The C-Spot | Arc'teryx's Jon Hoerauf on the brand's endurance

Originally on track for medical school, Jon Hoerauf puts his love of physiology to use as GM of Arc'teryx.

Arc'teryx General Manager Jon Hoerauf stands in front of a black sign with the Arc'teryx logo, modeled after a skeleton of the first reptile to…
Arc’teryx GM Jon Hoerauf. Photo courtesy of Arc’teryx.Courtesy

At 41, Jon Hoerauf is young to be an executive at a major international brand. But he got into the industry young, while he was in college. He later became the global product director of The North Face’s Summit Series. There were only a few brands he’d consider leaving TNF for, he says, and Arc’teryx was at the top of the list. They lured him away in 2012, then promoted him to general manager this spring.He lives on a small island off the coast of Vancouver, and recently gave his first interview as GM on his way to work—via ferry.

1. How did you get into the outdoor industry, after aiming for medical school in college?

I went to university in Michigan, and I thought I wanted to go into medicine. I was pretty interested in human physiology. About halfway through my university career, I started working for a little store called Playmakers. It’s a running specialty shop that also sells outdoor gear. There, I really got into the gear, apparel and footwear you need to have a great outdoor experience. I could take my interest in human physiology and apply that, as well. When I finished up my university career, I had a choice to make—did I want to go to medical school, or into the outdoor industry? I accepted an assistant buyer’s position at Playmakers and never looked back.

2. What do you like best about working for Arc’teryx?

Our consumer loyalty is super-high. We’re always trying to do things better, and differently. We’re based in beautiful Vancouver, with the coastal mountains in our backyard, and the ocean at our feet. What’s great is that a designer can come up with an idea for a jacket or a backpack and take a couple of days to make a production-quality sample, and then they can go test it locally and push it to the extreme. They can come back the next day and make tweaks, then go back out. In the span of five days in the workweek, you can have several iterations of a product.

Our designers also collaborate with production engineers in one of our factories, which is about 20 minutes down the road. It’s one thing to build a prototype and tweak it and refine it, and it’s another thing to figure out how to build 3,000 of them.

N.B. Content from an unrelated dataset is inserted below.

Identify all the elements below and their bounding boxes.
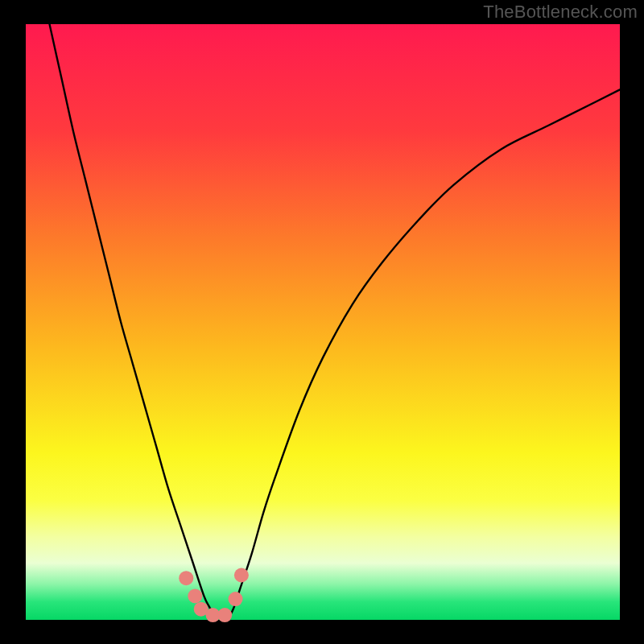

3. Retailers are concerned that there’s too much stuff out there, now that several chains have declared bankruptcy and closed stores. What’s your take on the overload of product?

There are a lot of brands that are making very similar types of gear, and there’s not much difference between those products and brands. When brands try to follow each other and build similar product using similar technologies and similar price points, you get what I call “the sea of sameness.” I think we’re at a point right now where there’s a lot of that same product staring the consumer in the face. When brands have many different types of products like we do, you’re able to weather the storm. Brands that don’t have that sharp difference are affected more.

4. Why launch into footwear?

We thought we could build a better mousetrap. We took some of what we learned from apparel and equipment, and made that into a footwear solution. We’re young at footwear, but we’re already building every other part of the kit for the consumer to get outside. As for expanding into more products: You talk about all the product that’s out there, and I don’t ever want ours to become just a bunch of stuff. The answer to “Why are you making that?” has to be clear, and we have to make sure we continue to answer it.

5. Speaking of young, you’re a baby compared to others in the industry with your job. What’s it like to be a 41-year-old GM?

I’ve actually never gotten that question. I think any leader needs to have a mind-set where they surround themselves with really smart and capable people. It doesn’t matter if you’re 25 or 55—you need to be confident in your own abilities and know where your blind spots are. I think some leaders have it, and some don’t. I don’t have an issue with taking cues from someone who’s been in the industry for 40 years, or someone who’s been in the industry for 10. It’s having an open mind-set, more so than it is age or experience.